───── Source information
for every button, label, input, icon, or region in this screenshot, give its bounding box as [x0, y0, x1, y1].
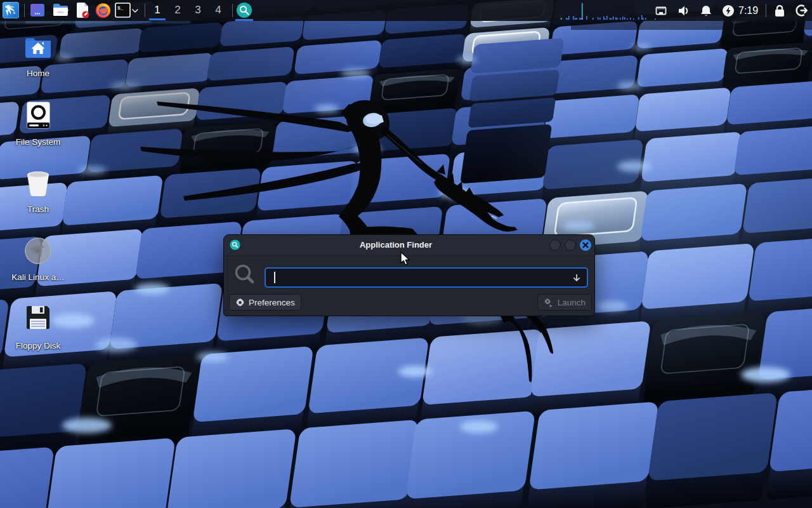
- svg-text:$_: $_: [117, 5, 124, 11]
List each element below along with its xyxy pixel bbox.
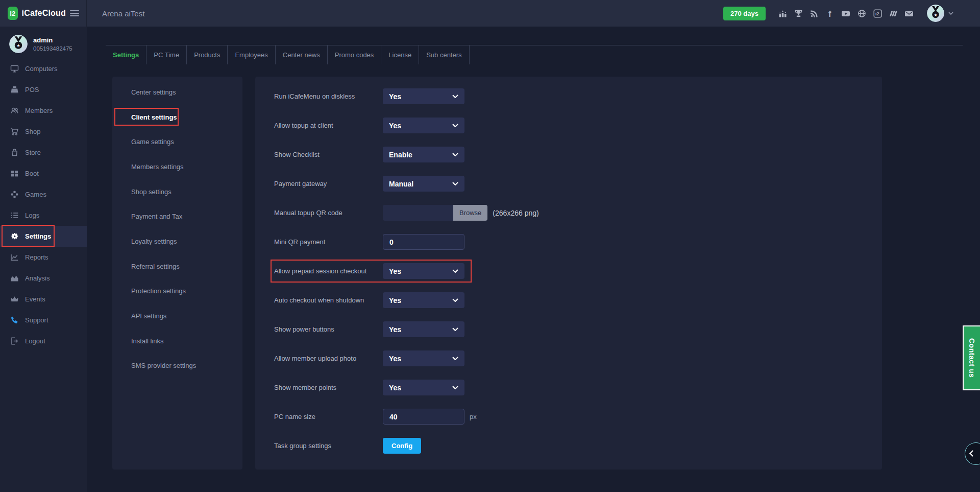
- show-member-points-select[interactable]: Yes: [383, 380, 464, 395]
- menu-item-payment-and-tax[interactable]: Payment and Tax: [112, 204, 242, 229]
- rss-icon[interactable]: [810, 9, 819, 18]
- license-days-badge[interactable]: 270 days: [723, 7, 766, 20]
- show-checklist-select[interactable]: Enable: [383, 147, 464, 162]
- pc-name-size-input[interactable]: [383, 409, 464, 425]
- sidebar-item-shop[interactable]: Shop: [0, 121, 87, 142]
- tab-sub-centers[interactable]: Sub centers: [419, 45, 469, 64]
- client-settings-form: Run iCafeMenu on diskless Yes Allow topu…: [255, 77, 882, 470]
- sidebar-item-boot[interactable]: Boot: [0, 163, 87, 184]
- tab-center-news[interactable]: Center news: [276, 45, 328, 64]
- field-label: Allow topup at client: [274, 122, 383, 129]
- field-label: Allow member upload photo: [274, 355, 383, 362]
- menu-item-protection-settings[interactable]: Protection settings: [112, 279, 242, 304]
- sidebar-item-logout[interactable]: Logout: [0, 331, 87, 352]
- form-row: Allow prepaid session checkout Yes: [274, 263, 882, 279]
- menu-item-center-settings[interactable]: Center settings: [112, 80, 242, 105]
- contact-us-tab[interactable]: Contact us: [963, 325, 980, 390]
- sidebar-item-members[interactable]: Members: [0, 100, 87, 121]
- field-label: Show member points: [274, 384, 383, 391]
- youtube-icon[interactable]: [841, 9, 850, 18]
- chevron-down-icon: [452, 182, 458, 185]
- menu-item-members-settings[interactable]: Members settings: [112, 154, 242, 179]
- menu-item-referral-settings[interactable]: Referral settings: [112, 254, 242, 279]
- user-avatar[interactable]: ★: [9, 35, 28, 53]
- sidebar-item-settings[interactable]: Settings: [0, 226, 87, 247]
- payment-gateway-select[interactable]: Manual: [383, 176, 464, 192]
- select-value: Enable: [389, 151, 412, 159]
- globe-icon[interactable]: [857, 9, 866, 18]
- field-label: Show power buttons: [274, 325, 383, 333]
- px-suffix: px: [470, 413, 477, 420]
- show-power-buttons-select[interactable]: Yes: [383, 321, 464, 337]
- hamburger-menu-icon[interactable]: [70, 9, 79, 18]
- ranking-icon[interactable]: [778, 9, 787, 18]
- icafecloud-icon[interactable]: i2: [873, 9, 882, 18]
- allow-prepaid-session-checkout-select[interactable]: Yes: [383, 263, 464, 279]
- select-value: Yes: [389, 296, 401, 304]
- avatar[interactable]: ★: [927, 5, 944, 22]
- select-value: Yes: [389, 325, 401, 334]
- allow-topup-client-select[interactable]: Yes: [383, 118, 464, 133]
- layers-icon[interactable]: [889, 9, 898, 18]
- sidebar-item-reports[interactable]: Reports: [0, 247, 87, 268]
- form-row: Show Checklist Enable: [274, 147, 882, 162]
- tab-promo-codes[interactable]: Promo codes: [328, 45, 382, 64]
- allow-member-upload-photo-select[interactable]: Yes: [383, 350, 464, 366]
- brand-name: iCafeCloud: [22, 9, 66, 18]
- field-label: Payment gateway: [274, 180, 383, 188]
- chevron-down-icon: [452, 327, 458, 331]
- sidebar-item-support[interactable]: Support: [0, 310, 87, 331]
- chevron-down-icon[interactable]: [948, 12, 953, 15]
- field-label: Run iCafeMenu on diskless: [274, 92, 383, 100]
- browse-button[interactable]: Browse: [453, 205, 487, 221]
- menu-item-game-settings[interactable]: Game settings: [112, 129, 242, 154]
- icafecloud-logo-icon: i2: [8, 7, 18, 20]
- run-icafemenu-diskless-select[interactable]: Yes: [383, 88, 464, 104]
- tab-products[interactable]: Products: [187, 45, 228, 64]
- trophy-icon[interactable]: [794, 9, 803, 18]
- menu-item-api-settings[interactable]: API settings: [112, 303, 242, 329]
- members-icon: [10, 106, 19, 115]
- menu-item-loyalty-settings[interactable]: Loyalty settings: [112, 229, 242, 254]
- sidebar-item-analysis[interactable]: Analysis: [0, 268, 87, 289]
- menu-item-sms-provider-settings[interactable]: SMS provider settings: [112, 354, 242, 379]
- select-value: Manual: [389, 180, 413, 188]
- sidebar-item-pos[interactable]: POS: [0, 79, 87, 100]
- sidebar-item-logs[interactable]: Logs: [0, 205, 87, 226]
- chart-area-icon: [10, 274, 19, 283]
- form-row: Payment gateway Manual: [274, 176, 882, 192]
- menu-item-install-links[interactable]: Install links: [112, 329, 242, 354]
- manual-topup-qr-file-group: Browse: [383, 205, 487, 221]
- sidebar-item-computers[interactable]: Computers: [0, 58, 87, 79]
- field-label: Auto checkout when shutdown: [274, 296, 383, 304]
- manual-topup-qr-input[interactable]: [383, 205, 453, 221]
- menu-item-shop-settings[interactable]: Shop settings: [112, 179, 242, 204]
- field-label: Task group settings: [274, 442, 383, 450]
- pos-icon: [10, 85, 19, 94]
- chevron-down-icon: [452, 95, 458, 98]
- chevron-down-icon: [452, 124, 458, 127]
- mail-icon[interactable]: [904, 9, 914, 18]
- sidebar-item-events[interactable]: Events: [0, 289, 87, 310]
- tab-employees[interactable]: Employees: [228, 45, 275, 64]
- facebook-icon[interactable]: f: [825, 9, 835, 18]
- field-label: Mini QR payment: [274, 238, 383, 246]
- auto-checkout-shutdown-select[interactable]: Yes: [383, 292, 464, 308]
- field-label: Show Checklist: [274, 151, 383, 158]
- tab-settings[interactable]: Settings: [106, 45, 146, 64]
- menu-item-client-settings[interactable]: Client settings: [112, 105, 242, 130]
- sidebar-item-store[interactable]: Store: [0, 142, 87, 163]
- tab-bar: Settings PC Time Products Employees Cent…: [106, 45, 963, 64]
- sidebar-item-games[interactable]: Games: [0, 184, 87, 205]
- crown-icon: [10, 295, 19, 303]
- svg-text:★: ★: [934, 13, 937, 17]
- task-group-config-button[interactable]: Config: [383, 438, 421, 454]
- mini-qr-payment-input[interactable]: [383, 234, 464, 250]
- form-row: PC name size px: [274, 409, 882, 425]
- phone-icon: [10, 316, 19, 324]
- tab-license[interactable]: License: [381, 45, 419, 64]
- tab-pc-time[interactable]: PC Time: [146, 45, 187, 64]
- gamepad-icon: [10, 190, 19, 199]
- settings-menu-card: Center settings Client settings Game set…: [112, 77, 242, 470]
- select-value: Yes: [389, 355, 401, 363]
──────────
Activity:
Please transcribe every record above exactly as written, leaving out the pictures.

Solved exercise:
for every button, label, input, icon, or region in this screenshot, give its bounding box as [x0, y0, x1, y1].
- svg-text:$_: $_: [117, 5, 124, 11]
List each element below along with its xyxy pixel bbox.
- show-member-points-select[interactable]: Yes: [383, 380, 464, 395]
- menu-item-payment-and-tax[interactable]: Payment and Tax: [112, 204, 242, 229]
- rss-icon[interactable]: [810, 9, 819, 18]
- license-days-badge[interactable]: 270 days: [723, 7, 766, 20]
- show-checklist-select[interactable]: Enable: [383, 147, 464, 162]
- pc-name-size-input[interactable]: [383, 409, 464, 425]
- sidebar-item-shop[interactable]: Shop: [0, 121, 87, 142]
- tab-sub-centers[interactable]: Sub centers: [419, 45, 469, 64]
- client-settings-form: Run iCafeMenu on diskless Yes Allow topu…: [255, 77, 882, 470]
- sidebar-item-boot[interactable]: Boot: [0, 163, 87, 184]
- tab-center-news[interactable]: Center news: [276, 45, 328, 64]
- field-label: Allow topup at client: [274, 122, 383, 129]
- field-label: Allow member upload photo: [274, 355, 383, 362]
- menu-item-protection-settings[interactable]: Protection settings: [112, 279, 242, 304]
- sidebar-item-logout[interactable]: Logout: [0, 331, 87, 352]
- form-row: Allow prepaid session checkout Yes: [274, 263, 882, 279]
- menu-item-center-settings[interactable]: Center settings: [112, 80, 242, 105]
- contact-us-tab[interactable]: Contact us: [963, 325, 980, 390]
- sidebar-item-members[interactable]: Members: [0, 100, 87, 121]
- field-label: Show member points: [274, 384, 383, 391]
- youtube-icon[interactable]: [841, 9, 850, 18]
- chevron-down-icon: [452, 182, 458, 185]
- menu-item-members-settings[interactable]: Members settings: [112, 154, 242, 179]
- menu-item-referral-settings[interactable]: Referral settings: [112, 254, 242, 279]
- user-avatar[interactable]: ★: [9, 35, 28, 53]
- sidebar-item-settings[interactable]: Settings: [0, 226, 87, 247]
- payment-gateway-select[interactable]: Manual: [383, 176, 464, 192]
- select-value: Enable: [389, 151, 412, 159]
- globe-icon[interactable]: [857, 9, 866, 18]
- field-label: Show power buttons: [274, 325, 383, 333]
- px-suffix: px: [470, 413, 477, 420]
- show-power-buttons-select[interactable]: Yes: [383, 321, 464, 337]
- hamburger-menu-icon[interactable]: [70, 9, 79, 18]
- ranking-icon[interactable]: [778, 9, 787, 18]
- icafecloud-icon[interactable]: i2: [873, 9, 882, 18]
- allow-prepaid-session-checkout-select[interactable]: Yes: [383, 263, 464, 279]
- select-value: Yes: [389, 296, 401, 304]
- avatar[interactable]: ★: [927, 5, 944, 22]
- select-value: Yes: [389, 325, 401, 334]
- allow-topup-client-select[interactable]: Yes: [383, 118, 464, 133]
- layers-icon[interactable]: [889, 9, 898, 18]
- sidebar-item-reports[interactable]: Reports: [0, 247, 87, 268]
- form-row: Show Checklist Enable: [274, 147, 882, 162]
- tab-promo-codes[interactable]: Promo codes: [328, 45, 382, 64]
- allow-member-upload-photo-select[interactable]: Yes: [383, 350, 464, 366]
- brand-name: iCafeCloud: [22, 9, 66, 18]
- field-label: Payment gateway: [274, 180, 383, 188]
- chevron-down-icon: [452, 327, 458, 331]
- sidebar-item-support[interactable]: Support: [0, 310, 87, 331]
- chevron-down-icon[interactable]: [948, 12, 953, 15]
- field-label: Run iCafeMenu on diskless: [274, 92, 383, 100]
- browse-button[interactable]: Browse: [453, 205, 487, 221]
- menu-item-game-settings[interactable]: Game settings: [112, 129, 242, 154]
- icafecloud-logo-icon: i2: [8, 7, 18, 20]
- run-icafemenu-diskless-select[interactable]: Yes: [383, 88, 464, 104]
- tab-products[interactable]: Products: [187, 45, 228, 64]
- trophy-icon[interactable]: [794, 9, 803, 18]
- menu-item-api-settings[interactable]: API settings: [112, 303, 242, 329]
- members-icon: [10, 106, 19, 115]
- menu-item-loyalty-settings[interactable]: Loyalty settings: [112, 229, 242, 254]
- sidebar-item-analysis[interactable]: Analysis: [0, 268, 87, 289]
- menu-item-sms-provider-settings[interactable]: SMS provider settings: [112, 354, 242, 379]
- select-value: Manual: [389, 180, 413, 188]
- sidebar-item-pos[interactable]: POS: [0, 79, 87, 100]
- sidebar-item-logs[interactable]: Logs: [0, 205, 87, 226]
- chart-area-icon: [10, 274, 19, 283]
- form-row: Payment gateway Manual: [274, 176, 882, 192]
- menu-item-install-links[interactable]: Install links: [112, 329, 242, 354]
- manual-topup-qr-file-group: Browse: [383, 205, 487, 221]
- sidebar-item-computers[interactable]: Computers: [0, 58, 87, 79]
- field-label: Auto checkout when shutdown: [274, 296, 383, 304]
- manual-topup-qr-input[interactable]: [383, 205, 453, 221]
- menu-item-shop-settings[interactable]: Shop settings: [112, 179, 242, 204]
- field-label: Task group settings: [274, 442, 383, 450]
- pos-icon: [10, 85, 19, 94]
- chevron-down-icon: [452, 95, 458, 98]
- chevron-down-icon: [452, 124, 458, 127]
- mail-icon[interactable]: [904, 9, 914, 18]
- sidebar-item-events[interactable]: Events: [0, 289, 87, 310]
- tab-employees[interactable]: Employees: [228, 45, 275, 64]
- facebook-icon[interactable]: f: [825, 9, 835, 18]
- field-label: Mini QR payment: [274, 238, 383, 246]
- auto-checkout-shutdown-select[interactable]: Yes: [383, 292, 464, 308]
- field-label: Show Checklist: [274, 151, 383, 158]
- tab-settings[interactable]: Settings: [106, 45, 146, 64]
- menu-item-client-settings[interactable]: Client settings: [112, 105, 242, 130]
- sidebar-item-store[interactable]: Store: [0, 142, 87, 163]
- tab-bar: Settings PC Time Products Employees Cent…: [106, 45, 963, 64]
- sidebar-item-games[interactable]: Games: [0, 184, 87, 205]
- crown-icon: [10, 295, 19, 303]
- svg-text:★: ★: [934, 13, 937, 17]
- task-group-config-button[interactable]: Config: [383, 438, 421, 454]
- mini-qr-payment-input[interactable]: [383, 234, 464, 250]
- form-row: PC name size px: [274, 409, 882, 425]
- phone-icon: [10, 316, 19, 324]
- tab-license[interactable]: License: [381, 45, 419, 64]
- tab-pc-time[interactable]: PC Time: [146, 45, 187, 64]
- gamepad-icon: [10, 190, 19, 199]
- settings-menu-card: Center settings Client settings Game set…: [112, 77, 242, 470]
- select-value: Yes: [389, 355, 401, 363]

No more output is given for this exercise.